(Artículo publicado en el periódico gratuito "Crónica del Sureste")
Un político considera, desde el mismo momento en que lo estás elogiando poco para lo que deberías, que lo estás insultando. La tenue veladura entre la libre opinión y el insulto es, en efecto, tan tenue sencillamente porque no existe. Son la misma cosa. En un régimen democrático anglosajón, el político lo llama libertad de expresión, o incluso exceso no punible de expresión. En un régimen de democracia de baja intensidad, de democracia joven o de democracia orgánica el político lo llama insulto. ¡Insulto a la autoridad! Ya sabemos lo que eso significa en países con acreditada tradición dictatorial, como éste. El asunto se vuelve irrespirable cuando, encima, la judicatura hace caso de lo que les cuenta el político.
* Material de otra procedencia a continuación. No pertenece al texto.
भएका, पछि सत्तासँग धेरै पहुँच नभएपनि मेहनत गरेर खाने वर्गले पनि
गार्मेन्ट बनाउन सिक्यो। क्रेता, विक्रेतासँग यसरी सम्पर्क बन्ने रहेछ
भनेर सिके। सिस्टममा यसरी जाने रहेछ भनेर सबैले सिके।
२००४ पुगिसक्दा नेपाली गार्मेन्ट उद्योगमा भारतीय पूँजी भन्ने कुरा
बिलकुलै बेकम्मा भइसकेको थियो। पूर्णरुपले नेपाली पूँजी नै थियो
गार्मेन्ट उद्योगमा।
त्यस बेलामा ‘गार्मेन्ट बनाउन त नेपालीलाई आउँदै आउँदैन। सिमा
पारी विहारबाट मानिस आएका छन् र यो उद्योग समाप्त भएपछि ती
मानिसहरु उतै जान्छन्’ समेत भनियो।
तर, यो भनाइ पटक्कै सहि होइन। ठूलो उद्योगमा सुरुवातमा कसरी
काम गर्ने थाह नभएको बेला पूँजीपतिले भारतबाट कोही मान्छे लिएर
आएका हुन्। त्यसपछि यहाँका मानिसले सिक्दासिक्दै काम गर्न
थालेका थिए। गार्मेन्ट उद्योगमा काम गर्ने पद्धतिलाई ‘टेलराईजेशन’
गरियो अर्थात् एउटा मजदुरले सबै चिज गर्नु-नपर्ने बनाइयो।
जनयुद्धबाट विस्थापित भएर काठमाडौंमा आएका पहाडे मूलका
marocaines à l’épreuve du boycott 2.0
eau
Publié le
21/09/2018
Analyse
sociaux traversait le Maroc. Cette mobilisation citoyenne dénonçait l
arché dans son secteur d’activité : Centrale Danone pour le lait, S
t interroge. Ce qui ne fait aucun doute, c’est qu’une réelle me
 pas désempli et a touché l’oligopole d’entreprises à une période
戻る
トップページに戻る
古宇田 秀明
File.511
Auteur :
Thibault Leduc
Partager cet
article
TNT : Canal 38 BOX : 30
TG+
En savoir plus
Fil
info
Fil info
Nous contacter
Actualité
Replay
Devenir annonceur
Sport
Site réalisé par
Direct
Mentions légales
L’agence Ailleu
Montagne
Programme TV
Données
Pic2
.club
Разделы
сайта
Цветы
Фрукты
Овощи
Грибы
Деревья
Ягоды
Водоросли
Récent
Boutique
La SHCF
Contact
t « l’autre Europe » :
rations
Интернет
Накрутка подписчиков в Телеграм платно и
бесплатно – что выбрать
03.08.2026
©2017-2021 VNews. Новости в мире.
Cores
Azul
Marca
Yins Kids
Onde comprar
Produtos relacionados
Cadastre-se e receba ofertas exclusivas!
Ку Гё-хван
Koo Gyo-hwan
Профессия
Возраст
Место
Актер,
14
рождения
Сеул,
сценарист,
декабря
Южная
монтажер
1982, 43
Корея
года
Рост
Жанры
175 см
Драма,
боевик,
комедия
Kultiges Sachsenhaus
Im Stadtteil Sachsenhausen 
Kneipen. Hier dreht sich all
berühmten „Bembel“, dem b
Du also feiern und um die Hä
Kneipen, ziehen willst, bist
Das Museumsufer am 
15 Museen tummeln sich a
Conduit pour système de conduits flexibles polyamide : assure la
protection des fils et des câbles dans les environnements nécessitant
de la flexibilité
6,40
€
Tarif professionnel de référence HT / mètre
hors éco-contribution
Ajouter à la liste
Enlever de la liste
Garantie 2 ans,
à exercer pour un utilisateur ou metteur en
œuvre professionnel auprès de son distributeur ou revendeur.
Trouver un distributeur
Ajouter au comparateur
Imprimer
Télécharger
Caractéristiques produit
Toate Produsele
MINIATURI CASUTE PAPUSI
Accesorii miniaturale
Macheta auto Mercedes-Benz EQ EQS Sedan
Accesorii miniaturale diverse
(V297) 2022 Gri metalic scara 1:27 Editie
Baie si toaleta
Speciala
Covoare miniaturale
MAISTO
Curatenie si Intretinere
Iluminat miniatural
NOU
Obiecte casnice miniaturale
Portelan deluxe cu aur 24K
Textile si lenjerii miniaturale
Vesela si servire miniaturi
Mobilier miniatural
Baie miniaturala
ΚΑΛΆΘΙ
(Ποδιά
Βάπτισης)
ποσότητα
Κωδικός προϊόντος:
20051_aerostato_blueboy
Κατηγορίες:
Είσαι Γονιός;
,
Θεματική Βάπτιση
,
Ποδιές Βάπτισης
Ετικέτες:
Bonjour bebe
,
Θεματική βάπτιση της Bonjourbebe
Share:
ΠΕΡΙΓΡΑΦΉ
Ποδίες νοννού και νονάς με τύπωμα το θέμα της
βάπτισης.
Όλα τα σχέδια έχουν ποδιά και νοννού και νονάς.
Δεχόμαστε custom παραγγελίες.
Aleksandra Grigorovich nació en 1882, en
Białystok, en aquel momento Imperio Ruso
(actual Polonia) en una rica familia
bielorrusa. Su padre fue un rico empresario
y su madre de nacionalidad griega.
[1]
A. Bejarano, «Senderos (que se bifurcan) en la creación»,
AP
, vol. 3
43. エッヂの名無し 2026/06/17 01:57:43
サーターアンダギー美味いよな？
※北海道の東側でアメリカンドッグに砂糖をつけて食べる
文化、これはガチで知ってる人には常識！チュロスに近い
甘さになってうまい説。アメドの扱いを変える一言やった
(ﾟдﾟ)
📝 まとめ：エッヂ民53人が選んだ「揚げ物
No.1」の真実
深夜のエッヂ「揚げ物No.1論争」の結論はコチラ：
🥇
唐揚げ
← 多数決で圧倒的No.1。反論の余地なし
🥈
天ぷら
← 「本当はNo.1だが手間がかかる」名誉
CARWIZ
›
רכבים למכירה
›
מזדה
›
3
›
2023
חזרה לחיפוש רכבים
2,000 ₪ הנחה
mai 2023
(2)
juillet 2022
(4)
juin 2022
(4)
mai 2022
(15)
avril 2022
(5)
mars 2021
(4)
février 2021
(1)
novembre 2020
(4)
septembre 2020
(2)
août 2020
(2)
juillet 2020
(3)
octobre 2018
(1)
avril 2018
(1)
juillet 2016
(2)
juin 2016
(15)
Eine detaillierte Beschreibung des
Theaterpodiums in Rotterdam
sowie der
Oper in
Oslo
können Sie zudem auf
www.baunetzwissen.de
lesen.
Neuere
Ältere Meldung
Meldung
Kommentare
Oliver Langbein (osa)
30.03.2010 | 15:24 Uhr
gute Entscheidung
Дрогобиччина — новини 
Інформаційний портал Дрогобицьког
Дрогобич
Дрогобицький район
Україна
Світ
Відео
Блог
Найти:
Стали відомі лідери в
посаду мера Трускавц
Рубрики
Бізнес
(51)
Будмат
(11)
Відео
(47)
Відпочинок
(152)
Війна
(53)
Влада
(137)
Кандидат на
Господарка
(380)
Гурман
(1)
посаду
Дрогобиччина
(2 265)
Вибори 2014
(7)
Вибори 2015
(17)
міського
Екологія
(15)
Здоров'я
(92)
Me solidarizo con Federico Jiménez Losantos, condenado por supuestas injurias al futuro secretario general del PP Alberto Ruiz Gallardón en sentencia de una jueza llamada Inmaculada (vivimos en un país inquietante donde los jueces se llaman don Perfecto, don Salvador o doña Inmaculada: desearán ser inmortalizados al óleo con una tea ardiente en las manos). Llevo casi veinte años insultando en papel, radio y televisión: he podido hacerlo sin que intervenga la Justicia porque en realidad no son insultos. Contra lo que les pedía el cuerpo a los políticos, quienes, invariablemente, así lo consideraban. Ahora, no me dedicaría a lo mismo: no me atrevo. Se ha sentado, por la juez que se tiene a sí misma por "Inmaculada", un peligrosísimo precedente que acaba "de facto" con la seguridad jurídica de la prensa libre. Yo porque voy de retirada, pero no doy un duro por quienes estén empezando ahora a opinar. Muchachos, no hagáis como yo. No os metáis en política.